I’m not absolving the buyer of responsibility, which I feel I made fairly clear when I said I have no problem with repossession if the buyer stops paying, and so obviously I would not advocate making repossession illegal.
That’s pretty easy. The lending institution is considered the financial expert. It is required to evaluate the borrower’s ability to pay off the loan. If it grants a loan for a brand new Porsche to a guy making 25 grand a year, it obviously failed its obligation and gets penalized. Heavily.
OK. And? I realize this was in response to something I’ve already denied, but I think it should be pointed out that you’re saying this as though it’s a bad thing. I’m not interested in saddling some welfare recipient with 20 grand in debt just because some jerk dealership sees the opportunity to get her to spend her tax return on a down payment shortly before he takes the car back because she misses the first installment.

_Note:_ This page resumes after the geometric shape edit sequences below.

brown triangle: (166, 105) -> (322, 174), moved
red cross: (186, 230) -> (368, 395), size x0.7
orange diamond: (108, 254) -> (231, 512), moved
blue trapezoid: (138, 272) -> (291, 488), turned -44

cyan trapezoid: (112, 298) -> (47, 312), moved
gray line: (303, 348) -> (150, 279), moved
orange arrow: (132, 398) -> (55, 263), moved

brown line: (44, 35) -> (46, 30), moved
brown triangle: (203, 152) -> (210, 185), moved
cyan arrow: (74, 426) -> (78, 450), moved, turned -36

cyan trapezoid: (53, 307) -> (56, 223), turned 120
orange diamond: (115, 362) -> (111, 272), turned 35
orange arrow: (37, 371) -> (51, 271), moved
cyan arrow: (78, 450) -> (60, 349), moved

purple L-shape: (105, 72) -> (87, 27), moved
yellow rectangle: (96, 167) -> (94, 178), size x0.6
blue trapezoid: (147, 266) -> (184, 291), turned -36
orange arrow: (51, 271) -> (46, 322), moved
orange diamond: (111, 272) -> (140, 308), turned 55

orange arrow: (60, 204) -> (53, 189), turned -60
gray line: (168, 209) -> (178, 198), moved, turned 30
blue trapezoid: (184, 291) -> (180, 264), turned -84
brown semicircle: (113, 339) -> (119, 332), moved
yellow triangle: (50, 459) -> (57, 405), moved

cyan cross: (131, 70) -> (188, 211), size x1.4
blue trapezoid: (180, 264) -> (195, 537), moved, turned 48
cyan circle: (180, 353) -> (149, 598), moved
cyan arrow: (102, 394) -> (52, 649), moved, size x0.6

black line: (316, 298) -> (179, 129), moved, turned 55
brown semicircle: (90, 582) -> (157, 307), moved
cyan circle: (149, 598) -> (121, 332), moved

I have no doubt that there are as you say unscrupulous buyers out there who have no intention of paying back money which is borrowed, but I would submit that they’re very much more rare than the unscrupulous dealers who sell cars on payment plans they know their clients can’t afford. I will also point out that the stereotype which says that only the poor run around scamming people by taking out loans they don’t plan to pay back is bunk - it’s not only the poor. Rich people do it too. I’d wager they do it more often, because they can get away with it.
My sister-in-law routinely borrows money that she has every intention of paying back, but doesn’t, because she’s a financial idiot. She has no intention of scamming people - she’s just completely incompetent when it comes to handing finances. That thing I said up there about spending the tax return on a down payment? That’s her. She just did that, and now she’s spent all that money to buy a car with payments she will never be able to keep up with. They’re going to repossess it any day now, and her tax return will be gone, and the dealership she bought it from will put the car out front again and take some other rube’s tax return - and by the way they won’t be returning her trade-in either, and so she’ll have no car.

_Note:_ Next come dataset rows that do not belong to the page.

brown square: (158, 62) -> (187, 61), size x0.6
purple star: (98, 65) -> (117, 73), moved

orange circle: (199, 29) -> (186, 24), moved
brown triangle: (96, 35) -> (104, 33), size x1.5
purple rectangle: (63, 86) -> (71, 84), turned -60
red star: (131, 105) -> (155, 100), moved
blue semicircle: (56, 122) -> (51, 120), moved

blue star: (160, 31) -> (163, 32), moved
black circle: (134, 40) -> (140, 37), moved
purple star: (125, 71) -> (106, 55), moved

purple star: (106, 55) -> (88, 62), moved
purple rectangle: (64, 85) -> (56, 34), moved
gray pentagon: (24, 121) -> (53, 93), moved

You can’t tell me that this is better than “eliminating” her from ever buying a car. I hold her responsible for her actions, but I also hold the dealership responsible because she is their target customer. They prey on the financially stupid. Their business model would collapse if they had to deal with responsible people.
We often say that a child will not learn to stay away from the stove until he burns his hand, but we do not translate that into the belief that we should grab their hands and press them onto the hot burner, nor do we put them in the kitchen and tell them how wonderful life will be after they touch the stove, and use every sales tactic in the book to convince them to touch the stove. Yet that is exactly what we do with the financial illiterate, and it has to stop.